The Case: A 38-year-old female with no significant past medical history and no prior history of tuberculosis or malignancies presented to the medicine outpatient department (OPD) with complaints of swelling in the left axillary region. The swelling was accompanied by mild pain localized to the left axilla, malaise, and a low-grade fever persisting intermittently for about one week, ranging from 101 to 102°F. Upon history taking, the patient reported an incident of being scratched by a cat on her left wrist and forearm six weeks back. The cat was non vaccinated, and showed features of diminished appetite before and after the scratching episode. Two weeks after the scratch, she began to notice swelling in her left axilla, which progressively increased in size over the next four weeks. The patient denied any complaints of cough, shortness of breath, or weight loss. She reported maintaining a good appetite throughout the illness. Primary care physician made a differential diagnosis of lymphoma and tuberculosis and carried out relevant investigations except FNAC. Notable physical examination findings were localized tenderness and swelling of the left axillary lymph nodes. No signs of organomegaly were noted, and laboratory investigations showed no abnormalities that would suggest any of the differentials set by the primary care physician. Ultrasonogram of lymph nodes showed hypoechoic, oval, asymmetric masses with central hyperemia and possibly fluid collection and hyperechoic hilum (Figure 1). FNAC revealed granulomas with palisading epithelioid histiocytes and central neutrophils, along with a polymorphic cell population. Although confirmatory molecular (PCR) or serological (ELISA/IFA) testing for Bartonella henselae was not performed due to limited availability in the region, the diagnosis of Cat Scratch Disease was made based on clinical history, FNAC findings, and exclusion of other differential diagnoses. Azithromycin was started in oral form and her recovery was uneventful. Informed consent was obtained from the patient for publication this case report.

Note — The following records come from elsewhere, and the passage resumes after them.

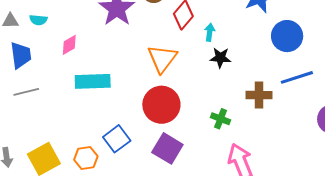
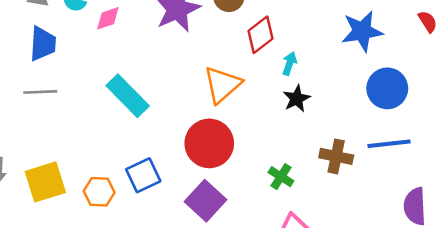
pink diamond: (69, 45) -> (108, 18), moved
black star: (220, 58) -> (297, 99), turned 30
cyan rectangle: (93, 81) -> (128, 96), turned 36

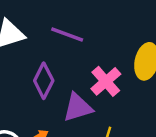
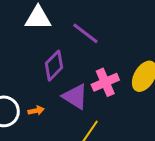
purple triangle: (78, 107) -> (75, 97), turned 32

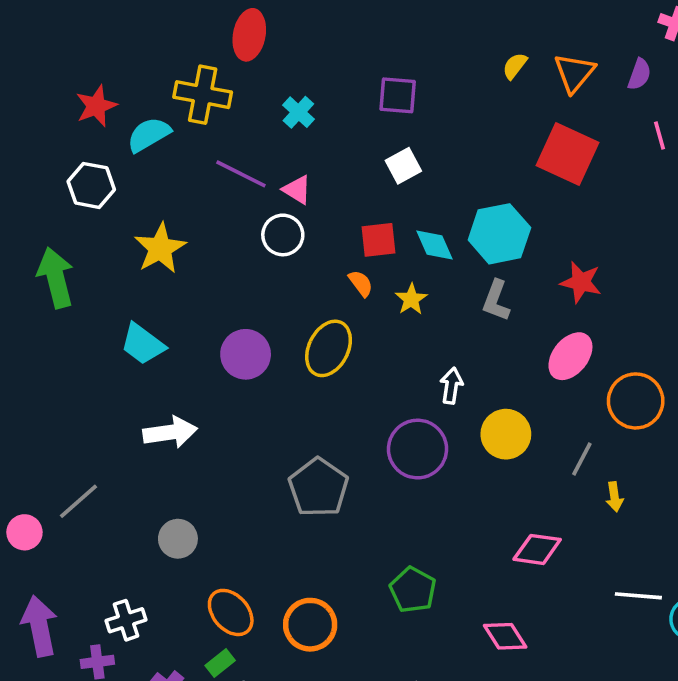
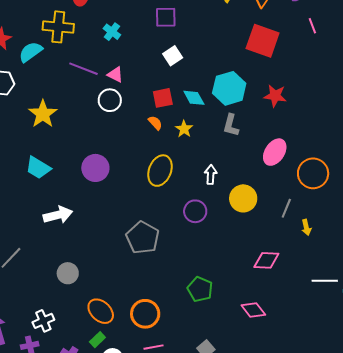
red star: (581, 282) -> (275, 96), moved
yellow ellipse: (329, 348) -> (160, 171), moved
purple circle: (418, 449) -> (195, 211), size x0.7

Conclusion: This case emphasizes the need for clinical suspicion of CSD in patients presenting with regional lymphadenopathy, particularly those with a history of cat exposure. The lack of advanced diagnostic tools resource-limited settings, such as Bangladesh and India, contributes to substantial underdiagnosis. Early recognition and appropriate antibiotic therapy can prevent misdiagnosis and unnecessary investigations and interventions.